Quick Links

Re: Default setting for enable_hashagg_disk

From:	Peter Geoghegan <pg(at)bowt(dot)ie>
To:	Stephen Frost <sfrost(at)snowman(dot)net>
Cc:	Tom Lane <tgl(at)sss(dot)pgh(dot)pa(dot)us>, Jeff Davis <pgsql(at)j-davis(dot)com>, Alvaro Herrera <alvherre(at)2ndquadrant(dot)com>, Andres Freund <andres(at)anarazel(dot)de>, Bruce Momjian <bruce(at)momjian(dot)us>, Robert Haas <robertmhaas(at)gmail(dot)com>, David Rowley <dgrowleyml(at)gmail(dot)com>, Justin Pryzby <pryzby(at)telsasoft(dot)com>, Melanie Plageman <melanieplageman(at)gmail(dot)com>, Tomas Vondra <tomas(dot)vondra(at)2ndquadrant(dot)com>, "pgsql-hackers(at)postgresql(dot)org" <pgsql-hackers(at)postgresql(dot)org>
Subject:	Re: Default setting for enable_hashagg_disk
Date:	2020-07-13 16:20:32
Message-ID:	CAH2-WzkRXh+3bQ8cBB5RNH-eVrjtEP+0JTymGeRW1pvffx5VCw@mail.gmail.com
Views:	Raw Message \| Whole Thread \| Download mbox \| Resend email
Thread:
Lists:	pgsql-docs pgsql-hackers

On Mon, Jul 13, 2020 at 6:13 AM Stephen Frost <sfrost(at)snowman(dot)net> wrote:
> Yes, increasing work_mem isn't unusual, at all.

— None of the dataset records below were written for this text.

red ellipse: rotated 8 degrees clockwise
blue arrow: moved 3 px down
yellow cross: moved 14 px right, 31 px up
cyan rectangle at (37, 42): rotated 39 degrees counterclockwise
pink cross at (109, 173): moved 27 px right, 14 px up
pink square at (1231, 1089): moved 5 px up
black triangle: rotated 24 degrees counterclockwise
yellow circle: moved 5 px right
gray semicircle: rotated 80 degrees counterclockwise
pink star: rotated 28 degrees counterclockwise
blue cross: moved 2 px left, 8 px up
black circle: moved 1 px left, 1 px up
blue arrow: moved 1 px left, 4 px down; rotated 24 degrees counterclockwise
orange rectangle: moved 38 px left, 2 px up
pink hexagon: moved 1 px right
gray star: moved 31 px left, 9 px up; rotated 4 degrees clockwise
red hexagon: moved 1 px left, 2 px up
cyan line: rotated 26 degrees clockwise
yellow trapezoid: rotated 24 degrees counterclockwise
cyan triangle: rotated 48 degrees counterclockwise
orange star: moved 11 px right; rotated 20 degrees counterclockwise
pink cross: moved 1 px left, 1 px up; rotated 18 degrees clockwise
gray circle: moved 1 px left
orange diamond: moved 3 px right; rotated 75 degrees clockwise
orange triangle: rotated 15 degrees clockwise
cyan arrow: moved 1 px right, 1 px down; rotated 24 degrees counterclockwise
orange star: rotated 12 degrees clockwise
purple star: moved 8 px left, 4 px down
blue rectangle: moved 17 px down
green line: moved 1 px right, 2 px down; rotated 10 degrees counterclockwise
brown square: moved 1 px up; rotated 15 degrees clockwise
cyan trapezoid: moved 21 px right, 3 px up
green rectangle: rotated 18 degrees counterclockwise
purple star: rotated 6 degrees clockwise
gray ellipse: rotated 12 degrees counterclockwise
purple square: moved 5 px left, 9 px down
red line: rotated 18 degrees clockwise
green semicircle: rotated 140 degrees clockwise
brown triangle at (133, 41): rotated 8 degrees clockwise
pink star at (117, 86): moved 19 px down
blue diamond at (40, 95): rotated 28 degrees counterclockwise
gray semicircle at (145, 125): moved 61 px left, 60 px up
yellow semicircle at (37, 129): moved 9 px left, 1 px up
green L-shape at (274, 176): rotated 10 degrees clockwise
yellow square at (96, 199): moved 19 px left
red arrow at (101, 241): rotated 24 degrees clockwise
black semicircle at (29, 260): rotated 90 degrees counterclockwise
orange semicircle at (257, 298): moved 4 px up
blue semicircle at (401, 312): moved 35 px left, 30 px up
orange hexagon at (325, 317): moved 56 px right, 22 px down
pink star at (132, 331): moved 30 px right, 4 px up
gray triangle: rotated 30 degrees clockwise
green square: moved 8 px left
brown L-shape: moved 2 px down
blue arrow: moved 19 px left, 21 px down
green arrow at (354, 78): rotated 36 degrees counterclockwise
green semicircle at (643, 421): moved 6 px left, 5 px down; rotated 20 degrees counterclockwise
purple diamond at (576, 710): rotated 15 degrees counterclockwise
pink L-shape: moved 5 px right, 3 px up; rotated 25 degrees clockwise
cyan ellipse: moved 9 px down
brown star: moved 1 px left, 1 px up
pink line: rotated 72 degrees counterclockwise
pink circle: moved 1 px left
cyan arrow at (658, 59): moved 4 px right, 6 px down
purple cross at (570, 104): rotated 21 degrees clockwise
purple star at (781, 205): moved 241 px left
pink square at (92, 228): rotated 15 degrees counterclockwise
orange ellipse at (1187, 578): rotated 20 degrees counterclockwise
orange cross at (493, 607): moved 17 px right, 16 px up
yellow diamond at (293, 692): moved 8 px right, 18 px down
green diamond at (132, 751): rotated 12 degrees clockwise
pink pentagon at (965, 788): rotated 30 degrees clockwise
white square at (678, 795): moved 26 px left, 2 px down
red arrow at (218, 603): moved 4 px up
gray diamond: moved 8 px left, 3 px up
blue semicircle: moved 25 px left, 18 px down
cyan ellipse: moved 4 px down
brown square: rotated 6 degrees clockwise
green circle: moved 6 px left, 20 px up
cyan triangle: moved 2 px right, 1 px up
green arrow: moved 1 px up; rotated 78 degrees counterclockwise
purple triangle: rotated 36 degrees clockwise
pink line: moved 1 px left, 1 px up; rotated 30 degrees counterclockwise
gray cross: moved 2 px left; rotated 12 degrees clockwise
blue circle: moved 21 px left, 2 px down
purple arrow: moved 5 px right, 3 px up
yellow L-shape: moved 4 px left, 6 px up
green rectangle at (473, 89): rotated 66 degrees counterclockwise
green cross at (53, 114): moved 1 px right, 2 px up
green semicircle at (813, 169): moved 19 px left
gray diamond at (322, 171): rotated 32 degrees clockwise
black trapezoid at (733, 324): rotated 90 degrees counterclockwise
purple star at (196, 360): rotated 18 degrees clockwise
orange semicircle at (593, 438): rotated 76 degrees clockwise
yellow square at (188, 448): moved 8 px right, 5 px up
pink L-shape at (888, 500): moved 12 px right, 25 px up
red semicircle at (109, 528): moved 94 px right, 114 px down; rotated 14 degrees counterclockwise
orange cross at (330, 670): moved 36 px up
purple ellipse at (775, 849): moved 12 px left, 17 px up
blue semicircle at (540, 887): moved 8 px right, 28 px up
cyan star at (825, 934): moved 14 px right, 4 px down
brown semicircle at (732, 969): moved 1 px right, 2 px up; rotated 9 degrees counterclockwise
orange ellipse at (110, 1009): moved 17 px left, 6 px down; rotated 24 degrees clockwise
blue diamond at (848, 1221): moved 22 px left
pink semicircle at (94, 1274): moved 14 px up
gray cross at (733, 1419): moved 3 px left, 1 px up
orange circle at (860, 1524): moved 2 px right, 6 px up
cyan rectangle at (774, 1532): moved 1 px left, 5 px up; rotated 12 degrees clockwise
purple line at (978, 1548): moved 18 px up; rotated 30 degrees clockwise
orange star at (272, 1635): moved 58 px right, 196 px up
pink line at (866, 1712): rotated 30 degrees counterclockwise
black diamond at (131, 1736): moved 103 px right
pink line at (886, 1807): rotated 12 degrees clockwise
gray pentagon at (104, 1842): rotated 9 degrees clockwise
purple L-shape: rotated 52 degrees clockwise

It's unusual as a way of avoiding OOMs!

> Eh? That's not at all what it looks like- they were getting OOM's
> because they set work_mem to be higher than the actual amount of memory
> they had and the Sort before the GroupAgg was actually trying to use all
> that memory. The HashAgg ended up not needing that much memory because
> the aggregated set wasn't actually that large. If anything, this shows
> exactly what Jeff's fine work here is (hopefully) going to give us- the
> option to plan a HashAgg in such cases, since we can accept spilling to
> disk if we end up underestimate, or take advantage of that HashAgg
> being entirely in memory if we overestimate.

I very specifically said that it wasn't a case where something like
hash_mem would be expected to make all the difference.

> Having looked back, I'm not sure that I'm really in the minority
> regarding the proposal to add this at this time either- there's been a
> few different comments that it's too late for v13 and/or that we should
> see if we actually end up with users seriously complaining about the
> lack of a separate way to specify the memory for a given node type,
> and/or that if we're going to do this then we should have a broader set
> of options covering other nodes types too, all of which are positions
> that I agree with.

By proposing to do nothing at all, you are very clearly in a small
minority. While (for example) I might have debated the details with
David Rowley a lot recently, and you couldn't exactly say that we're
in agreement, our two positions are nevertheless relatively close
together.

AFAICT, the only other person that has argued that we should do
nothing (have no new GUC) is Bruce, which was a while ago now. (Amit
said something similar, but has since softened his opinion [1]).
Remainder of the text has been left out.